---

## Topic 1: Evaluation in Retrieval-Augmented Generation (RAG)

---

### Concept: Why Evaluate RAG Separately?

In Retrieval-Augmented Generation (RAG), model outputs depend not only on prompt quality or fine-tuning, but also on:

1. **Retrieval Quality** (Did the retriever fetch relevant context?)
2. **Groundedness** (Did the output stay faithful to the context?)
3. **Answer Relevance** (Did the answer actually help answer the query?)
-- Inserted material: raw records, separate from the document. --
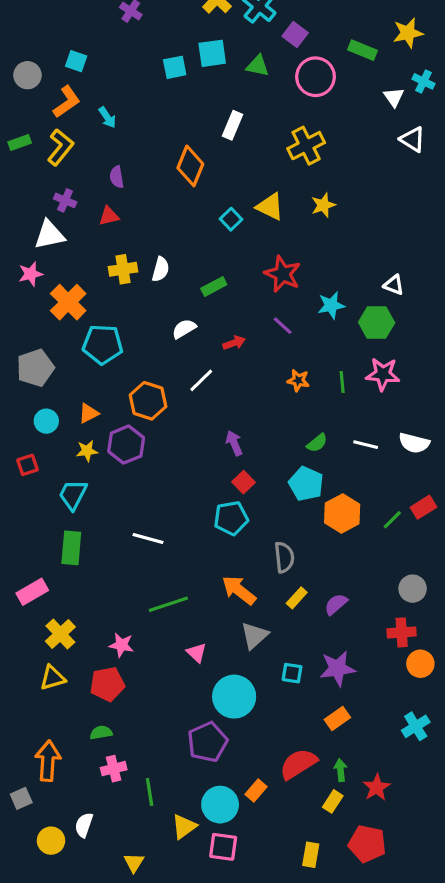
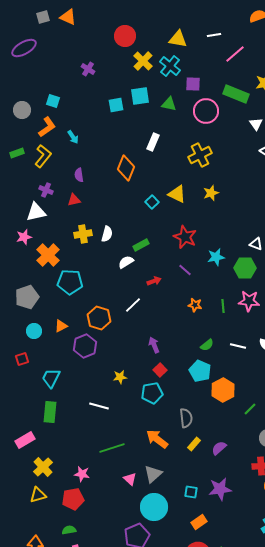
purple square: (295, 34) -> (193, 84), turned -35
green rectangle: (362, 50) -> (236, 94), size x1.4
white semicircle: (184, 329) -> (126, 262), moved
yellow star: (87, 451) -> (120, 377), moved
green line: (392, 520) -> (250, 409), moved
gray triangle: (254, 636) -> (153, 474), moved
orange rectangle: (337, 719) -> (199, 522), moved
Traditional metrics like accuracy or BLEU are not enough to evaluate these aspects.

---

### What We Measure in RAG

| Metric                 | What it Measures                                                        |
| ---------------------- | ----------------------------------------------------------------------- |
| **Groundedness**       | Whether the generated output is strictly based on retrieved content     |
| **Faithfulness**       | Whether the answer is factually consistent with context                 |
| **Relevance**          | Whether the answer is helpful or matches the intent of the question     |
| **Source Attribution** | Whether the answer correctly refers to which document it was drawn from |

---

### Real-World Significance

* In enterprise settings (legal, healthcare, HR), **hallucinations** are unacceptable
* Evaluating faithfulness and groundedness helps ensure trust in the system

---

## Problem Statement

We want to **evaluate the effectiveness** of a RAG pipeline by analyzing how well the generated answers:

* Stick to retrieved context (groundedness)
* Are factually correct (faithfulness)
* Are relevant to the query (relevance)

We assume that:

* Retrieval has already happened
* LLM outputs are available for a set of questions
* We manually score them using simple metrics

---

## Objectives

* Understand how to **quantify quality** of retrieved documents
* Manually rate the **generated answers** based on **relevance**, **faithfulness**, and **groundedness**
* Automate simple scoring for fast analysis

---

## Sample Inputs

Assume we have 5 questions, their retrieved contexts, and the LLM-generated answers.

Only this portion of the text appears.